**What the task asks**
Each line below needs to be returned exactly. Skip any picture.

**Data to process**
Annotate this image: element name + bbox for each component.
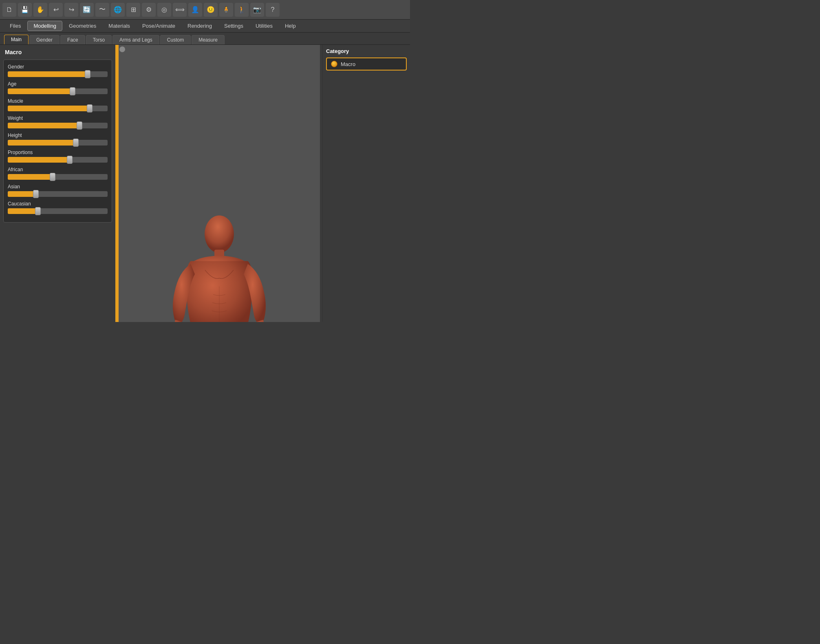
menubar: Files Modelling Geometries Materials Pos… (0, 20, 410, 33)
slider-thumb-weight[interactable] (77, 121, 82, 130)
slider-thumb-gender[interactable] (85, 70, 90, 78)
save-icon[interactable]: 💾 (18, 3, 32, 17)
slider-track-height[interactable] (8, 140, 108, 146)
menu-files[interactable]: Files (4, 21, 26, 31)
viewport[interactable] (116, 45, 322, 322)
tab-custom[interactable]: Custom (160, 35, 191, 44)
tab-measure[interactable]: Measure (192, 35, 225, 44)
slider-group-muscle: Muscle (8, 98, 108, 111)
viewport-corner-tl (119, 46, 125, 52)
slider-fill-caucasian (8, 208, 38, 214)
menu-help[interactable]: Help (279, 21, 302, 31)
tab-gender[interactable]: Gender (29, 35, 60, 44)
slider-group-african: African (8, 167, 108, 180)
body-icon[interactable]: 🧍 (219, 3, 233, 17)
grab-icon[interactable]: ✋ (33, 3, 47, 17)
slider-track-gender[interactable] (8, 71, 108, 77)
slider-fill-african (8, 174, 53, 180)
slider-group-gender: Gender (8, 64, 108, 77)
slider-label-gender: Gender (8, 64, 108, 70)
camera-icon[interactable]: 📷 (250, 3, 264, 17)
slider-label-proportions: Proportions (8, 150, 108, 155)
viewport-border-right (320, 45, 322, 322)
right-panel: Category Macro (322, 45, 410, 322)
checker-icon[interactable]: ⊞ (126, 3, 140, 17)
human-figure (154, 213, 284, 322)
slider-label-age: Age (8, 81, 108, 87)
redo-icon[interactable]: ↪ (64, 3, 78, 17)
slider-track-asian[interactable] (8, 191, 108, 197)
viewport-border-left (116, 45, 119, 322)
svg-point-0 (205, 216, 234, 253)
slider-fill-asian (8, 191, 36, 197)
category-title: Category (326, 48, 407, 54)
slider-group-caucasian: Caucasian (8, 201, 108, 214)
slider-thumb-caucasian[interactable] (35, 207, 41, 215)
slider-thumb-african[interactable] (50, 173, 55, 181)
tab-main[interactable]: Main (4, 35, 29, 44)
menu-utilities[interactable]: Utilities (250, 21, 278, 31)
run-icon[interactable]: ⚙ (142, 3, 156, 17)
slider-label-asian: Asian (8, 184, 108, 190)
slider-label-weight: Weight (8, 115, 108, 121)
slider-fill-height (8, 140, 76, 146)
slider-group-weight: Weight (8, 115, 108, 128)
manstand-icon[interactable]: 🚶 (235, 3, 249, 17)
slider-label-caucasian: Caucasian (8, 201, 108, 207)
category-macro-label: Macro (341, 61, 355, 67)
head-side-icon[interactable]: 👤 (188, 3, 202, 17)
slider-track-caucasian[interactable] (8, 208, 108, 214)
slider-fill-gender (8, 71, 88, 77)
slider-group-age: Age (8, 81, 108, 94)
slider-track-proportions[interactable] (8, 157, 108, 163)
slider-track-age[interactable] (8, 88, 108, 94)
menu-modelling[interactable]: Modelling (27, 21, 62, 31)
tab-arms-and-legs[interactable]: Arms and Legs (112, 35, 159, 44)
left-panel: Macro GenderAgeMuscleWeightHeightProport… (0, 45, 116, 322)
slider-track-weight[interactable] (8, 123, 108, 128)
slider-fill-age (8, 88, 73, 94)
curve-icon[interactable]: 〜 (95, 3, 109, 17)
slider-label-muscle: Muscle (8, 98, 108, 104)
main-layout: Macro GenderAgeMuscleWeightHeightProport… (0, 45, 410, 322)
help-icon[interactable]: ? (266, 3, 280, 17)
slider-fill-muscle (8, 106, 90, 111)
slider-label-african: African (8, 167, 108, 172)
slider-thumb-age[interactable] (70, 87, 75, 95)
face-icon[interactable]: 😐 (204, 3, 218, 17)
slider-group-asian: Asian (8, 184, 108, 197)
category-macro-item[interactable]: Macro (326, 57, 407, 71)
mirror-icon[interactable]: ⟺ (173, 3, 187, 17)
slider-track-african[interactable] (8, 174, 108, 180)
slider-fill-weight (8, 123, 79, 128)
menu-settings[interactable]: Settings (218, 21, 249, 31)
slider-fill-proportions (8, 157, 70, 163)
slider-thumb-proportions[interactable] (67, 156, 73, 164)
slider-group-height: Height (8, 132, 108, 146)
tab-face[interactable]: Face (60, 35, 85, 44)
slider-thumb-asian[interactable] (33, 190, 39, 198)
menu-rendering[interactable]: Rendering (182, 21, 218, 31)
tabs: Main Gender Face Torso Arms and Legs Cus… (0, 33, 410, 45)
slider-thumb-muscle[interactable] (87, 104, 93, 112)
reset-icon[interactable]: 🔄 (80, 3, 94, 17)
macro-panel-box: GenderAgeMuscleWeightHeightProportionsAf… (3, 60, 112, 223)
slider-label-height: Height (8, 132, 108, 138)
category-dot (331, 61, 337, 67)
menu-materials[interactable]: Materials (103, 21, 136, 31)
target-icon[interactable]: ◎ (157, 3, 171, 17)
menu-pose-animate[interactable]: Pose/Animate (137, 21, 181, 31)
slider-group-proportions: Proportions (8, 150, 108, 163)
tab-torso[interactable]: Torso (86, 35, 112, 44)
slider-track-muscle[interactable] (8, 106, 108, 111)
toolbar: 🗋 💾 ✋ ↩ ↪ 🔄 〜 🌐 ⊞ ⚙ ◎ ⟺ 👤 😐 🧍 🚶 📷 ? (0, 0, 410, 20)
slider-thumb-height[interactable] (73, 139, 79, 147)
undo-icon[interactable]: ↩ (49, 3, 63, 17)
new-file-icon[interactable]: 🗋 (2, 3, 16, 17)
menu-geometries[interactable]: Geometries (63, 21, 102, 31)
globe-icon[interactable]: 🌐 (111, 3, 125, 17)
panel-title: Macro (3, 48, 112, 56)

**Result**
Annotate this image: element name + bbox for each component.
menubar: Files Modelling Geometries Materials Pos… (0, 20, 410, 33)
slider-thumb-weight[interactable] (77, 121, 82, 130)
slider-thumb-gender[interactable] (85, 70, 90, 78)
save-icon[interactable]: 💾 (18, 3, 32, 17)
slider-track-height[interactable] (8, 140, 108, 146)
menu-files[interactable]: Files (4, 21, 26, 31)
viewport[interactable] (116, 45, 322, 322)
tab-custom[interactable]: Custom (160, 35, 191, 44)
tab-measure[interactable]: Measure (192, 35, 225, 44)
slider-group-muscle: Muscle (8, 98, 108, 111)
viewport-corner-tl (119, 46, 125, 52)
slider-fill-caucasian (8, 208, 38, 214)
menu-help[interactable]: Help (279, 21, 302, 31)
tab-gender[interactable]: Gender (29, 35, 60, 44)
slider-group-african: African (8, 167, 108, 180)
body-icon[interactable]: 🧍 (219, 3, 233, 17)
grab-icon[interactable]: ✋ (33, 3, 47, 17)
slider-track-gender[interactable] (8, 71, 108, 77)
slider-fill-african (8, 174, 53, 180)
slider-group-gender: Gender (8, 64, 108, 77)
slider-label-gender: Gender (8, 64, 108, 70)
camera-icon[interactable]: 📷 (250, 3, 264, 17)
slider-label-proportions: Proportions (8, 150, 108, 155)
viewport-border-right (320, 45, 322, 322)
right-panel: Category Macro (322, 45, 410, 322)
checker-icon[interactable]: ⊞ (126, 3, 140, 17)
human-figure (154, 213, 284, 322)
slider-label-age: Age (8, 81, 108, 87)
redo-icon[interactable]: ↪ (64, 3, 78, 17)
slider-track-asian[interactable] (8, 191, 108, 197)
viewport-border-left (116, 45, 119, 322)
svg-point-0 (205, 216, 234, 253)
slider-fill-asian (8, 191, 36, 197)
category-title: Category (326, 48, 407, 54)
slider-group-caucasian: Caucasian (8, 201, 108, 214)
slider-thumb-caucasian[interactable] (35, 207, 41, 215)
slider-thumb-african[interactable] (50, 173, 55, 181)
tab-main[interactable]: Main (4, 35, 29, 44)
menu-utilities[interactable]: Utilities (250, 21, 278, 31)
run-icon[interactable]: ⚙ (142, 3, 156, 17)
slider-label-asian: Asian (8, 184, 108, 190)
slider-label-weight: Weight (8, 115, 108, 121)
slider-fill-height (8, 140, 76, 146)
slider-group-weight: Weight (8, 115, 108, 128)
manstand-icon[interactable]: 🚶 (235, 3, 249, 17)
slider-label-caucasian: Caucasian (8, 201, 108, 207)
category-macro-label: Macro (341, 61, 355, 67)
head-side-icon[interactable]: 👤 (188, 3, 202, 17)
slider-track-caucasian[interactable] (8, 208, 108, 214)
slider-fill-gender (8, 71, 88, 77)
slider-group-age: Age (8, 81, 108, 94)
slider-track-proportions[interactable] (8, 157, 108, 163)
slider-track-age[interactable] (8, 88, 108, 94)
menu-modelling[interactable]: Modelling (27, 21, 62, 31)
tab-arms-and-legs[interactable]: Arms and Legs (112, 35, 159, 44)
left-panel: Macro GenderAgeMuscleWeightHeightProport… (0, 45, 116, 322)
slider-track-weight[interactable] (8, 123, 108, 128)
slider-fill-age (8, 88, 73, 94)
curve-icon[interactable]: 〜 (95, 3, 109, 17)
slider-label-muscle: Muscle (8, 98, 108, 104)
main-layout: Macro GenderAgeMuscleWeightHeightProport… (0, 45, 410, 322)
help-icon[interactable]: ? (266, 3, 280, 17)
slider-fill-muscle (8, 106, 90, 111)
slider-label-african: African (8, 167, 108, 172)
slider-thumb-age[interactable] (70, 87, 75, 95)
face-icon[interactable]: 😐 (204, 3, 218, 17)
slider-group-asian: Asian (8, 184, 108, 197)
category-macro-item[interactable]: Macro (326, 57, 407, 71)
mirror-icon[interactable]: ⟺ (173, 3, 187, 17)
slider-track-african[interactable] (8, 174, 108, 180)
slider-fill-weight (8, 123, 79, 128)
menu-settings[interactable]: Settings (218, 21, 249, 31)
slider-fill-proportions (8, 157, 70, 163)
slider-thumb-proportions[interactable] (67, 156, 73, 164)
slider-group-height: Height (8, 132, 108, 146)
tab-face[interactable]: Face (60, 35, 85, 44)
slider-thumb-asian[interactable] (33, 190, 39, 198)
menu-rendering[interactable]: Rendering (182, 21, 218, 31)
tabs: Main Gender Face Torso Arms and Legs Cus… (0, 33, 410, 45)
slider-thumb-muscle[interactable] (87, 104, 93, 112)
reset-icon[interactable]: 🔄 (80, 3, 94, 17)
macro-panel-box: GenderAgeMuscleWeightHeightProportionsAf… (3, 60, 112, 223)
slider-label-height: Height (8, 132, 108, 138)
category-dot (331, 61, 337, 67)
menu-materials[interactable]: Materials (103, 21, 136, 31)
target-icon[interactable]: ◎ (157, 3, 171, 17)
menu-pose-animate[interactable]: Pose/Animate (137, 21, 181, 31)
slider-group-proportions: Proportions (8, 150, 108, 163)
tab-torso[interactable]: Torso (86, 35, 112, 44)
slider-track-muscle[interactable] (8, 106, 108, 111)
toolbar: 🗋 💾 ✋ ↩ ↪ 🔄 〜 🌐 ⊞ ⚙ ◎ ⟺ 👤 😐 🧍 🚶 📷 ? (0, 0, 410, 20)
slider-thumb-height[interactable] (73, 139, 79, 147)
undo-icon[interactable]: ↩ (49, 3, 63, 17)
new-file-icon[interactable]: 🗋 (2, 3, 16, 17)
menu-geometries[interactable]: Geometries (63, 21, 102, 31)
globe-icon[interactable]: 🌐 (111, 3, 125, 17)
panel-title: Macro (3, 48, 112, 56)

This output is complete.